If you look back over the history of surfing and windsurfing, they share the commonality of having started life as long-boards, relative to the evolutionary path they ultimately followed. Whether it has been contemporary tongue-depressor Malibu surf boards or that of the ancient Hawaiian’s long planks, original surfboards were long and so too, original windsurfing boards.
Downsizing ultimately came about due to performance improvements of riders, who simply demanded high performing sticks to ride upon. Surfers wanted to shred rather turn gracefully and there was an ever growing rise of riders, happy to ride less than perfect shore-break, where the short board worked better. Young surfers were shredding and acrobatics became common place moves for high end riders.
Ultimately the surfing industry realized the errors of its ways in killing off an area of interest and origin and reverted back to offering up long boards and the nurturing of a new generation of young ‘Mal’ riders so as to fill in the gaps of the sports diversity and indeed originality.
So too this is how the sport of windsurfing went as the sport morphed from back yard to big business, from a mellow sailing sport to a high wind wave sport with all the trimmings. Of course if your kit could fit in the back of your VW Polo, then this was a bonus, being as you could dispense of using a roof rack and of course you had the added security of it being within the car. Today however, the VW Transporter is the wagon of choice so as you fit out racks internally and even throw in a mattress.

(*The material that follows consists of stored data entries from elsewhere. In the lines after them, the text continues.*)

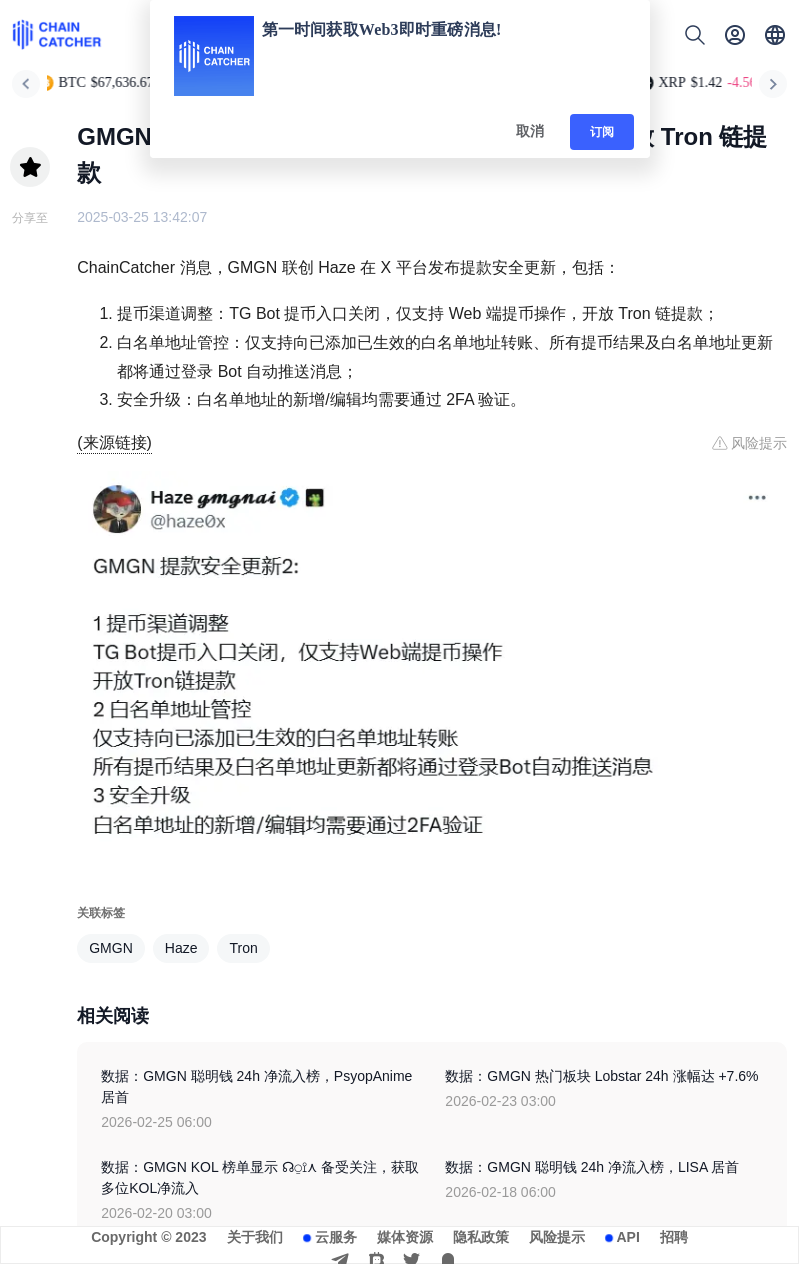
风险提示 (557, 1237)
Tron (243, 948)
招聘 (674, 1237)
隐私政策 (481, 1237)
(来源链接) (114, 442)
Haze (181, 948)
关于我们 (255, 1237)
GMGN (111, 948)
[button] (775, 35)
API (628, 1237)
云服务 (336, 1237)
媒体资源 (405, 1237)
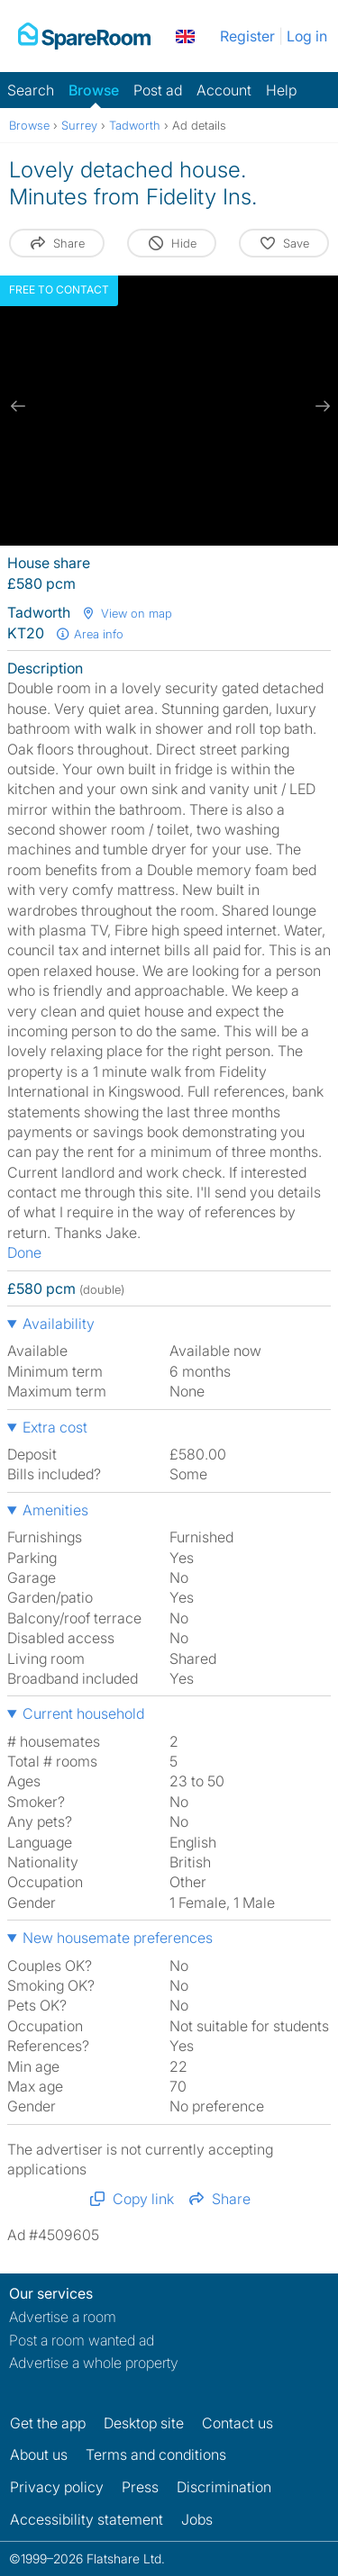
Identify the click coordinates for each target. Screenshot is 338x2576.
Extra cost (55, 1427)
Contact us (237, 2423)
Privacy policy (57, 2487)
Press (140, 2487)
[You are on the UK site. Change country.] (185, 36)
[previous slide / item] (18, 406)
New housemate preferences (118, 1938)
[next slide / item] (320, 406)
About (39, 2454)
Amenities (55, 1510)
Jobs (197, 2519)
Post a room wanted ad (81, 2340)
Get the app (48, 2423)
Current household (83, 1713)
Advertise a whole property (93, 2363)
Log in (307, 36)
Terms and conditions (156, 2454)
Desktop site (144, 2423)
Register (247, 36)
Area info (89, 634)
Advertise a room (62, 2317)
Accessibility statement (86, 2519)
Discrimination (224, 2487)
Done (24, 1252)
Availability (59, 1324)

Through all this high tech, high performance evolution, there has been a price to pay and it’s a significant one. The inescapable hydrodynamic truth remains, longer boards give you what short boards never will and it remains a great shame the sport and its riders, have become the ultimate losers in having rejected, or perhaps having being denied such designs.
Long boards offer a different type of sailing experience, notably that of distance sailing in relative comfort and to this end, windsurfing should not simply be about sailing within a small area intensely, when there’s so much water to explore and take advantage of.
The most iconic Mistral board for distance sailing, remains the Pan Am board, 14’ of pure sailing bliss and of around 230L. Robby Naish hailed it as being ‘magic to handle’ only lacking concave sections and chunkier rails to elevate it to another level of control on a broad reach. The Pan Am was essentially an enormous ‘Gun’ which featured forward of the mast, a rounded (displaced) hull section for reduced drag at low speeds to encourage early planing. It was a thing of beauty.
An old school long board of this nature provides a diverse range of performance, from cruising to flat out long-hauling over deep ocean waters, hooked in and blasting towards the horizon. Add a back pack, travel between islands and enjoy a huge range of wind strengths with a just a handful of sail choices. Mix with this the challenge but advantages of sliding mast track, multiple foot straps and centreboard, it commands attention and a close relationship that is wildly fulfilling and a genuine lifetime partner and investment.
Unlimited SUP boards also offer experiences and speed gains over distance which seem only to be recognized by a few devotees. For some unlimited riders, there is no other board to own or ride and while such craft are a big investment, they offer something that transcends the normality of performance. If a super short SUP surf board ridden well, offers unsurpassed levels of performance, so too it is with unlimited SUP boards regardless of all the road blocks offered up; too long to store or transport or too expensive.
We hear this all the time, but when you meet mountain bikers who spend €15,000 on a bike, you have to put cost and performance into some frame of reference and appreciate these iconoclastic design items represent the zenith of the sport at an entirely different end of the spectrum of appreciation.